In fact, freshwater turtles have been a bit neglected by research. Arriving at meaningful conclusions about how they accumulate metal was difficult because the researchers had few studies to build on.
“We had to search far and wide to even find data,” Cooper said.
They ended up comparing their results to studies of freshwater turtles in Kentucky and Iran, which enabled them to arrive at the conclusion that “Lake Michigan wetland turtles have moderate levels of heavy metal body burdens and some metals, such as copper, appear to be relatively high in these animals.”
Smith said, “Freshwater turtles are very understudied.”
Part of the reason is that until now, turtles have been difficult to sample. It wasn’t clear if tissue could be obtained without collecting whole turtles and killing them.
The new study measured metals in shell and claw samples and found that they corresponded with levels in liver and muscle tissues. Metal contamination could be monitored by just clipping shells and toenails in the field – and without killing the turtles.
Cooper said more research is needed before an ongoing metal monitoring program for freshwater turtles can begin.
The new study “is a good first step,” Cooper said. “There’s a lot more work that can be done.”

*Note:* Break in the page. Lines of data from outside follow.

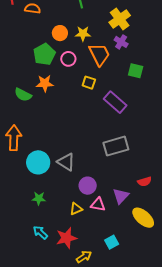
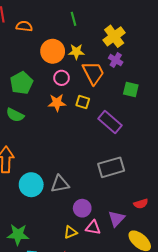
orange circle: (60, 33) -> (53, 51), size x1.5
green pentagon: (44, 54) -> (21, 83), moved
orange star: (45, 83) -> (57, 103), moved
gray triangle: (66, 162) -> (60, 184), turned -42
green star: (39, 198) -> (18, 234), moved, size x1.5

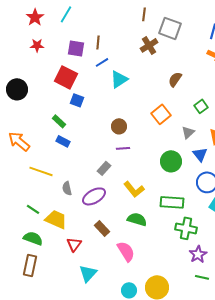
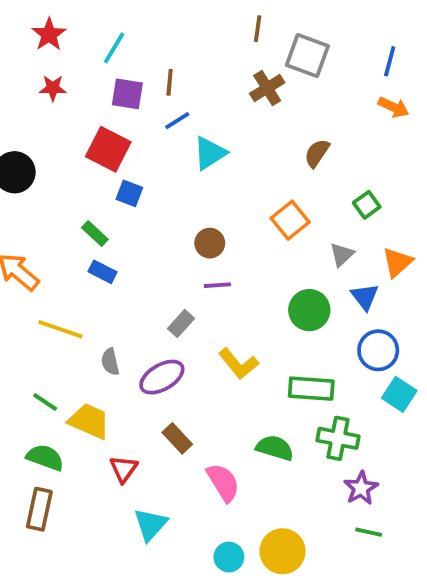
cyan line: (66, 14) -> (114, 48), moved
green semicircle: (137, 219) -> (275, 448), moved

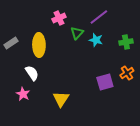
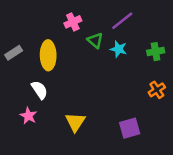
green triangle: (77, 33) -> (95, 40), turned -32
purple square: (105, 82) -> (130, 128), moved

Kosiara said, “I think the results from this study can spur more conversation and interest in understanding how the health of these turtles may be affected by heavy metals associated with human activity.”.

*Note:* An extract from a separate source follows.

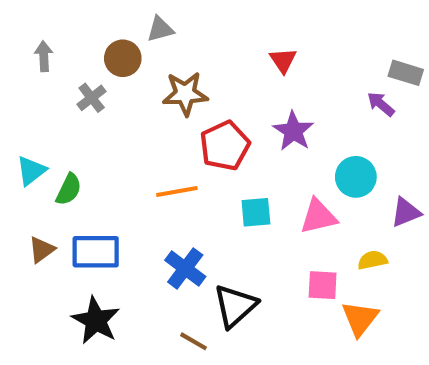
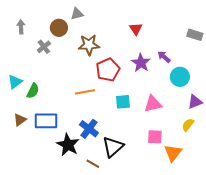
purple arrow: (381, 104) -> (164, 57), moved
cyan circle: (356, 177) -> (180, 77), moved
yellow semicircle: (372, 260) -> (188, 125), moved, turned -40
black star: (96, 320) -> (68, 145), moved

Expanding the research is important, Smith agreed. Fish, plants, and bugs are studied, but the little-studied turtles could supplement that research.
“They do represent an important part of the food web,” Smith said.
Another reason for more research on freshwater turtles, particularly regarding how they accumulate heavy metals, is that many people eat snapping turtles.
Cooper said the study proved that turtles carry heavy metals in their tissue, but there are yet many unknowns about how that might harm people. For example, scientists don’t know if turtles carry dangerous contaminants like mercury or the degree to which people eat them in the Great Lakes region.
“There’s a lot of room for growth in turtle research,” Smith said. “I hope that they are studied more.”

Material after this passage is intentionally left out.